Les modèles agroalimentaires résilients aux chocs et stress futurs doivent être massivement encouragés et accompagnés pour donner leur juste valeur aux terres et aux personnes qui les travaillent. Les choix de cultures, notamment, doivent s’inscrire dans une stratégie de résilience face aux contraintes existantes et à venir des territoires et notamment face aux épisodes de sécheresse qui se répètent.

Si le Département de la Gironde a choisi de soutenir de manière volontariste, en dehors de ses compétences obligatoires, les agricultrices et les agriculteurs du territoire à travers sa stratégie Gironde Alimen’terre, il ne peut pas pallier totalement le manque d’engagement de l’État.

La France dispose, avec la Politique Agricole Commune, d’un important levier de 9 milliards d’euros qu’elle perçoit tous les ans. Tancée par la Commission Européenne en avril dernier pour le manque d’ambition écologique de son Plan Stratégique National, elle se doit de le retravailler et d’être à la hauteur de la crise climatique que nous commençons déjà à subir.

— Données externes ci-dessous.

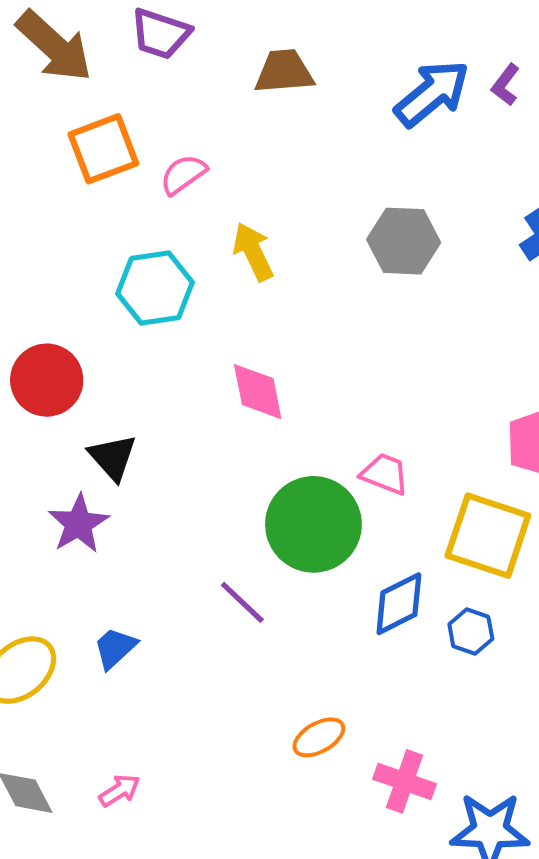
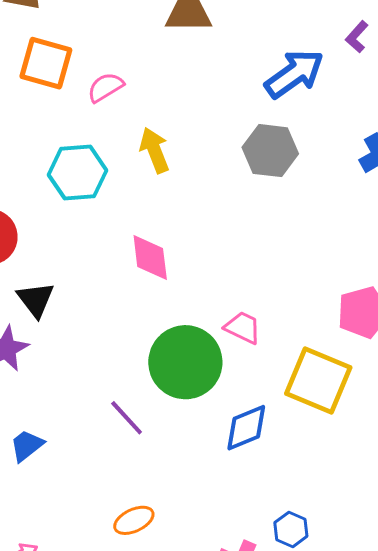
blue arrow: (432, 93) -> (294, 74), moved
orange square: (103, 149) -> (46, 63), turned 32
blue hexagon: (471, 631) -> (291, 529), moved
orange ellipse: (319, 737) -> (134, 520), moved

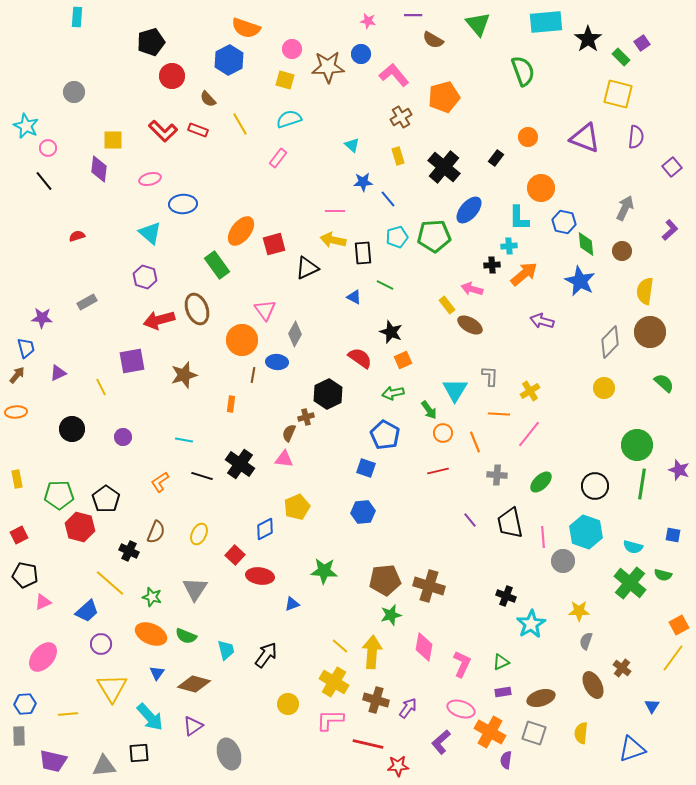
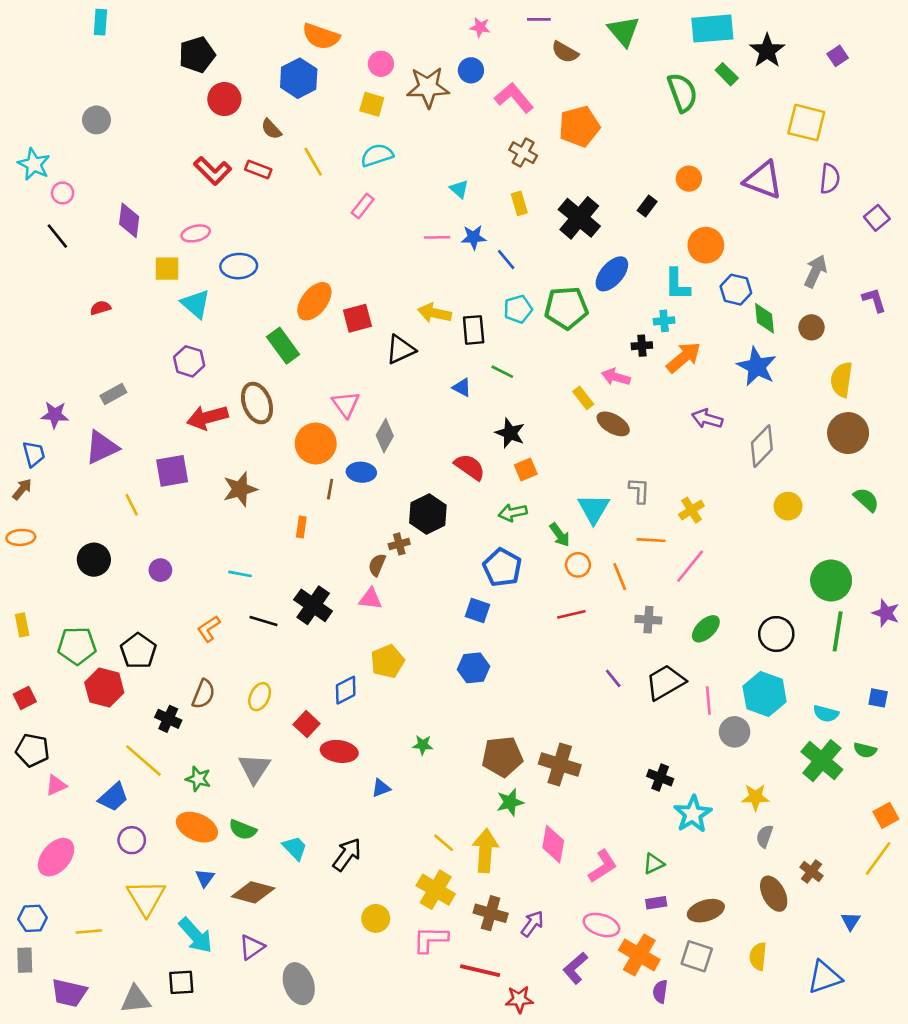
green rectangle: (621, 57) -> (727, 74), moved
brown cross: (401, 117) -> (523, 153), turned -30
yellow square: (113, 140) -> (167, 269), moved
pink line: (335, 211) -> (437, 237), moved
purple L-shape: (670, 230) -> (874, 300), turned -65
gray diamond: (610, 342) -> (762, 446), moved
purple triangle: (58, 373) -> (102, 447), moved, size x1.6
black trapezoid: (510, 523) -> (665, 682), turned 72
green star: (324, 571) -> (423, 745), size x0.6
cyan trapezoid: (226, 650) -> (295, 848), turned -30
pink L-shape: (462, 664) -> (603, 866), turned 32

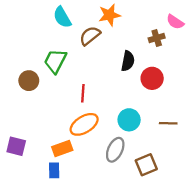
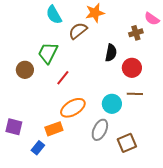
red line: (83, 93) -> (63, 78), moved, turned 35
brown line: (168, 123) -> (135, 94), moved
blue rectangle: (54, 170) -> (38, 148), moved, turned 40

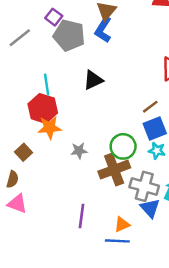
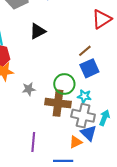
cyan star: (157, 151) -> (84, 96), moved
brown cross: (114, 170) -> (58, 103), turned 30
orange triangle: (122, 224) -> (76, 142), moved

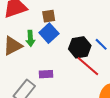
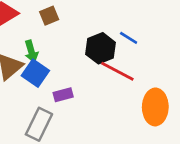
blue square: (49, 33) -> (35, 73), moved

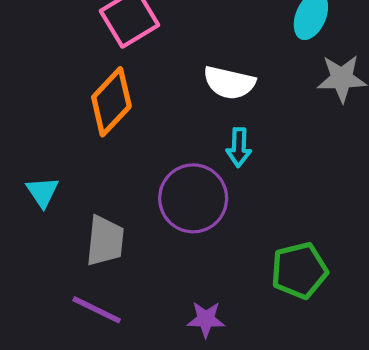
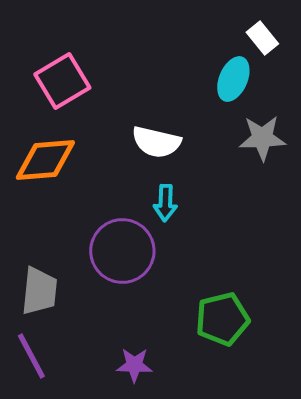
orange diamond: (111, 102) -> (45, 160), turned 42
purple line: (97, 310) -> (31, 356), turned 36

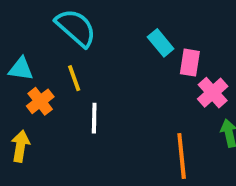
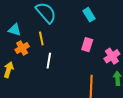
cyan rectangle: (161, 43) -> (89, 15), moved
pink rectangle: (190, 63) -> (87, 45), moved

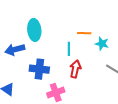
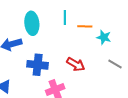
cyan line: (69, 49) -> (65, 18), moved
red arrow: (75, 69) -> (76, 64), turned 108

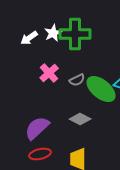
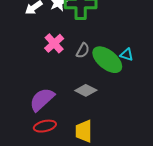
gray semicircle: (77, 80) -> (83, 50), turned -35

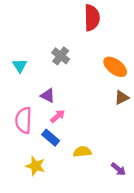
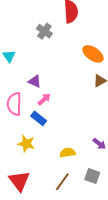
gray cross: (61, 56) -> (44, 31), moved
yellow semicircle: (82, 152) -> (68, 153), moved

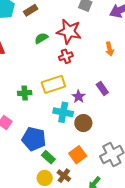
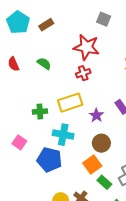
green semicircle: (41, 38) -> (44, 63), moved, turned 64
cyan cross: (63, 112) -> (63, 135), moved
orange square: (78, 155) -> (92, 164), moved
green rectangle: (48, 157) -> (104, 182), moved

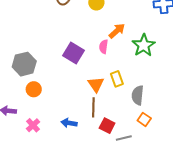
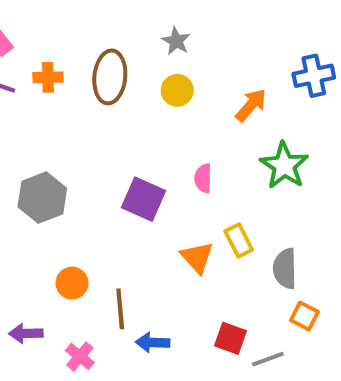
orange arrow: (117, 31) -> (251, 105), moved
gray hexagon: (24, 64) -> (42, 198), moved
brown line: (93, 107) -> (120, 309), moved

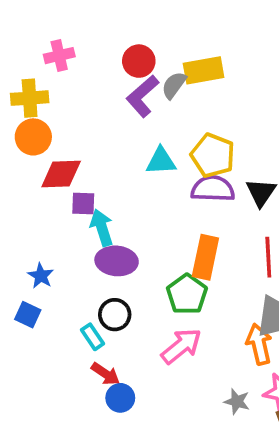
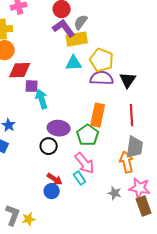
yellow rectangle: (204, 70) -> (77, 39), moved
purple L-shape: (142, 96) -> (64, 28), turned 95
purple ellipse: (117, 261) -> (59, 128), moved
cyan rectangle: (93, 337) -> (80, 178), moved
pink arrow: (181, 346) -> (85, 163), turned 90
red arrow: (105, 374) -> (55, 179), moved

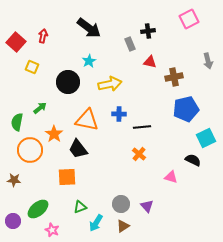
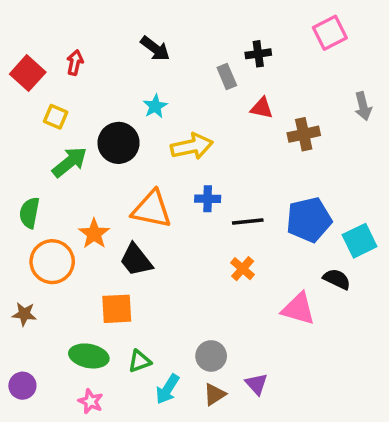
black arrow: (89, 28) -> (155, 49), size x0.7
green arrow: (40, 108) -> (70, 162), moved, size x1.5
blue pentagon: (186, 109) -> (309, 220), moved
pink triangle: (171, 177) -> (298, 309), size x1.5
purple triangle: (147, 206) -> (257, 384), moved
green ellipse: (38, 209) -> (89, 356), moved, turned 50

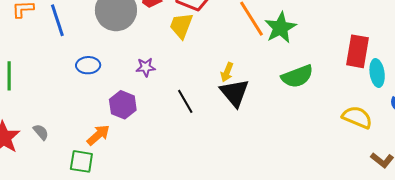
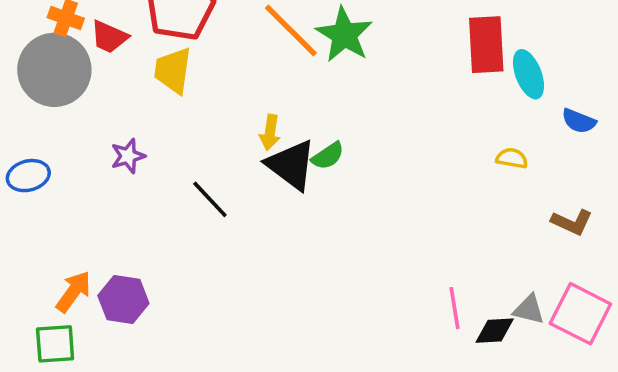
green semicircle: (297, 76) -> (328, 156), moved, size x0.6
purple hexagon: (123, 105) -> (123, 300), moved
yellow semicircle: (357, 117) -> (512, 158), size x0.6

Ainsi, le Département de la Gironde demande à l’État, dans le cadre de la correction du Plan Stratégique National de la PAC de :

  • Redonner du pouvoir aux agricultrices et aux agriculteurs :
    • en défendant une diminution des aides directes de la PAC aux agricultrices et agriculteurs indexée sur la surface et une augmentation des aides indirectes pour services écosystémiques rendus, tout en veillant qu’ils soient à la fois environnementaux et sociaux
    • en leur garantissant un revenu décent en augmentant la part de budget à allouer à l’installation de jeunes agricultrices et agriculteurs dans son PSN
  • Restaurer l’aide au maintien de l’agriculture biologique dans le Plan Stratégique National de la France
  • Attribuer les aides les plus élevées à l’agriculture bio et à la conversion à l’agriculture bio dans le cadre de l’éco-régime de la PAC

Le Département demande également à l’État de :

  • Intégrer une hiérarchie claire et détaillée de l’usage de la ressource en eau dans la législation européenne et donc nationale (consommation d’eau potable, préservation des milieux, usages économiques)
  • Encourager la modification de notre modèle d’alimentation, pour aller vers une alimentation plus végétale et privilégier les viandes locales, issues d’un élevage respectueux du bien-être animal. 
  • Encourager les alternatives aux cultures consommatrices en eau dans une stratégie d’adaptation et d’anticipation
  • Favoriser la recherche de solutions innovantes, équitables et respectueuses du vivant pour préserver la ressource en eau
  • Créer un fonds mutuel et solidaire qui prenne en compte les risques de toutes les agricultrices et de tous les agriculteurs, même celles et ceux sans offre assurantielle, même celles et ceux qui n’ont pas les moyens de s’assurer.
  • Encourager la recherche pour aider les agricultrices et agriculteurs à se doter de méthodes de prévention contre la grêle sans impact environnemental.

Les impacts de la surconsommation de nos ressources et la fréquence des phénomènes liés au changement climatique, nous imposent de repenser en profondeur nos modèles agricoles, énergétiques et industriels.